Using the listing below, retype exactly the lines starting at the one with "Mountain Chalets (296, 660)" and ending at the one with "[button] (22, 25)", and include both.

----

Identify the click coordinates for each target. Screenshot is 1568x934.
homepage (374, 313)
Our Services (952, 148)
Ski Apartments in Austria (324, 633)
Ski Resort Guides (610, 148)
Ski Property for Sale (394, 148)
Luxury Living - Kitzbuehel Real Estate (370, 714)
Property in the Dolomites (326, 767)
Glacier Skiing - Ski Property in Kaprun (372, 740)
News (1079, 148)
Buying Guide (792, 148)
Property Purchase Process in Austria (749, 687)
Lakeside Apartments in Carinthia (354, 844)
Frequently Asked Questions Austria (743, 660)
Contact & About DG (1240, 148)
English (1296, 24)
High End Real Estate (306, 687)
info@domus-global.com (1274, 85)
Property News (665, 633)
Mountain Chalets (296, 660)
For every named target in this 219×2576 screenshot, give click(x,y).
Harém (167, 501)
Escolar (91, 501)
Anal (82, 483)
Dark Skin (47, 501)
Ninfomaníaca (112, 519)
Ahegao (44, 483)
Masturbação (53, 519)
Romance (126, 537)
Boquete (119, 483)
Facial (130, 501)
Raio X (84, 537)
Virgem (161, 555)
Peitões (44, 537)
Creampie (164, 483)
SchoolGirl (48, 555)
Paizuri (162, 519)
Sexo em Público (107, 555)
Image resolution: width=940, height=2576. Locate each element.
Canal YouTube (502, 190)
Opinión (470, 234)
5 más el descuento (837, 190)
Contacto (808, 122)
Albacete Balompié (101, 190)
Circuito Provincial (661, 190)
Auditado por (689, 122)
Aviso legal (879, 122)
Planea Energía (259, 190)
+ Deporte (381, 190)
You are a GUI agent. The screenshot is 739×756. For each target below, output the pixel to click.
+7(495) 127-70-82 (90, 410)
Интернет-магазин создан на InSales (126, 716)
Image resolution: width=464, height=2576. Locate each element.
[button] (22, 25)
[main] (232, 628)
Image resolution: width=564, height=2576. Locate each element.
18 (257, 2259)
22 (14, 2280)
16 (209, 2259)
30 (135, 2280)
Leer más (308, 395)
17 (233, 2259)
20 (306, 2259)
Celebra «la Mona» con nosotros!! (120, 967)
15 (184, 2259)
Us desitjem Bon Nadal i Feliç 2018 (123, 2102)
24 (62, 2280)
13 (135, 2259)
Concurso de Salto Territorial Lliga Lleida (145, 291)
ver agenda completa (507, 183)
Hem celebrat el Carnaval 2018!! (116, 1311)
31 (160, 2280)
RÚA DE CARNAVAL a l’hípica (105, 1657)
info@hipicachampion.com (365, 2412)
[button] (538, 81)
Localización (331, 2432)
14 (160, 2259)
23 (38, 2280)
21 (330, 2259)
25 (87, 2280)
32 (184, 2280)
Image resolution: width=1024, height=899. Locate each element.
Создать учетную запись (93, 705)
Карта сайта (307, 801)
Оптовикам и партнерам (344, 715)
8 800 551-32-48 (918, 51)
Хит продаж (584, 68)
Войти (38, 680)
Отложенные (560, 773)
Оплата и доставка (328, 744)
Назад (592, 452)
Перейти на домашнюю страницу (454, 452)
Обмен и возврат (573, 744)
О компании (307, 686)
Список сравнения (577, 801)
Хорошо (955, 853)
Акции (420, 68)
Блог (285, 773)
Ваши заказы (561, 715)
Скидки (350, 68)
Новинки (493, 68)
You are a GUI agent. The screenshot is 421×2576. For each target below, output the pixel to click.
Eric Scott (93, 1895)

----

■ The completed task
Mountain Chalets (296, 660)
For every named target in this 219×2576 screenshot, give click(x,y).
Harém (167, 501)
Escolar (91, 501)
Anal (82, 483)
Dark Skin (47, 501)
Ninfomaníaca (112, 519)
Ahegao (44, 483)
Masturbação (53, 519)
Romance (126, 537)
Boquete (119, 483)
Facial (130, 501)
Raio X (84, 537)
Virgem (161, 555)
Peitões (44, 537)
Creampie (164, 483)
SchoolGirl (48, 555)
Paizuri (162, 519)
Sexo em Público (107, 555)
Image resolution: width=940, height=2576. Locate each element.
Canal YouTube (502, 190)
Opinión (470, 234)
5 más el descuento (837, 190)
Contacto (808, 122)
Albacete Balompié (101, 190)
Circuito Provincial (661, 190)
Auditado por (689, 122)
Aviso legal (879, 122)
Planea Energía (259, 190)
+ Deporte (381, 190)
You are a GUI agent. The screenshot is 739×756. For each target below, output the pixel to click.
+7(495) 127-70-82 (90, 410)
Интернет-магазин создан на InSales (126, 716)
Image resolution: width=464, height=2576. Locate each element.
[button] (22, 25)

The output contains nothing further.